Dillon: I don’t recall.
Green: Do you recall getting an email on June 7th from Kevyn Orr?
Dillon: No. It said ‘based on this we expect a significant reduction in already accrued benefits… and the only way to address this would be in a chapter 9.
Dillon still did not recall receiving the email but he did say, “I remembered the numbers getting worse and did not have a lot of confidence in the numbers we received.”
As of July 9th Dillon said he “did not know what the underfunding of the pensions were and I had not seen a set of numbers that told me what the actual number was.”
Dillon: I thought it best to at least to see if there was common ground to determine what the underfunding was and then you can go from there.

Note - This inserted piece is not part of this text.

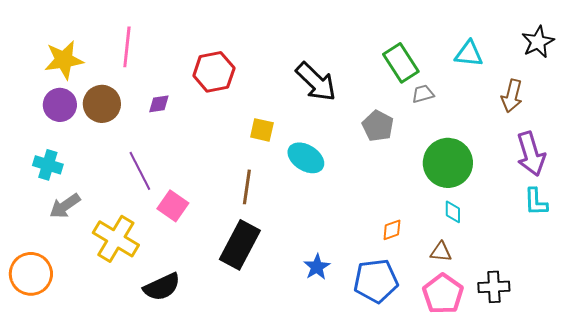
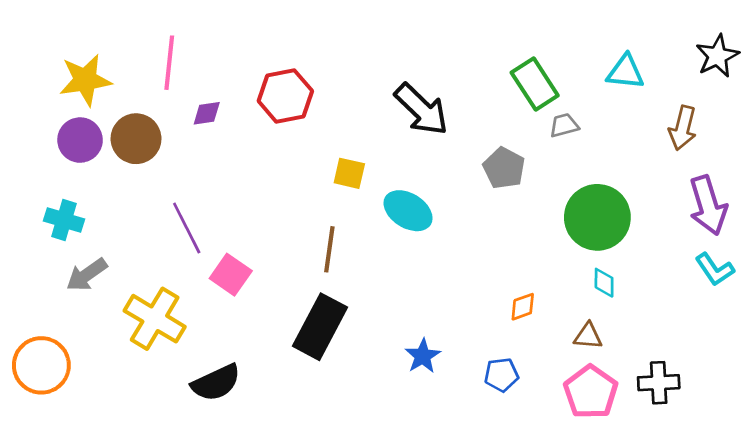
purple diamond: (159, 104) -> (207, 113), moved
cyan L-shape: (536, 202) -> (715, 269), turned -32
blue pentagon: (376, 281) -> (501, 375), size x0.6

Dillon believed there were creative options to deal with pensions.
Green: Did you ever share them with anyone, the unions or retirees?
Green: What changed between July 9th and July 18th? You said something different today than deposition.
Dillon: The pensions were not the major driving issue for me to file. Out of 18 billion that number between what the city’s were and the unions was relevant but not a driving factor as to whether 9 was necessary. Nothing gave me reason to call the governor to say things are better or things are worse.
Green: There was as general understanding that pensions were protected. The governor and Kevyn Orr understood the constitutional protection existed. It was talked about early on and had to be grappled with.
Dillon: The discussions that the state was not responsible for local pensions and there was also the issue of the constitution.
Green: Do you recall citing this constitutional protection to unions prior to filing?
Dillon: I don’t recall.
The courts will ultimately decide what would happen with pensions and the constitutional requirements
Dillon: It was pretty clear that I was prohibited to lend money to local government. I swore an oath to uphold the constitution and I did.
Green: And if there were
Dillon: If I had loaned money to a local form a government it would have been in violation of the constitution.
Green: How about with the pensions? Were you concerned about violating the constitution there?
Dillon: I don’t know that that provision influenced him [the governor] in any way. We had it in PA72, Pa 4 and PA 436 it was always there.
Green: Do you recall receiving a memo about pension obligations and the constitutional protection in June of 2012?
Dillon: I don’t have a direct recollection.